Mutation or disruption of the SH3 and ankyrin repeat domains 3 (SHANK3) gene represents a highly penetrant, monogenic risk factor for autism spectrum disorder, and is a cause of Phelan–McDermid syndrome. Recent advances in gene editing have enabled the creation of genetically engineered non-human-primate models, which might better approximate the behavioural and neural phenotypes of autism spectrum disorder than do rodent models, and may lead to more effective treatments. Here we report CRISPR–Cas9-mediated generation of germline-transmissible mutations of SHANK3 in cynomolgus macaques (Macaca fascicularis) and their F1 offspring. Genotyping of somatic cells as well as brain biopsies confirmed mutations in the SHANK3 gene and reduced levels of SHANK3 protein in these macaques.

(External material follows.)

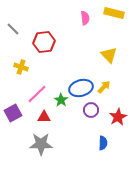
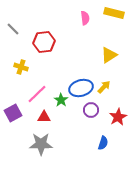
yellow triangle: rotated 42 degrees clockwise
blue semicircle: rotated 16 degrees clockwise
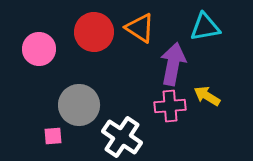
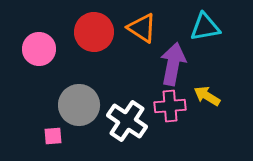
orange triangle: moved 2 px right
white cross: moved 5 px right, 16 px up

Analysis of data from functional magnetic resonance imaging revealed altered local and global connectivity patterns that were indicative of circuit abnormalities. The founder mutants exhibited sleep disturbances, motor deficits and increased repetitive behaviours, as well as social and learning impairments. Together, these results parallel some aspects of the dysfunctions in the SHANK3 gene and circuits, as well as the behavioural phenotypes, that characterize autism spectrum disorder and Phelan–McDermid syndrome.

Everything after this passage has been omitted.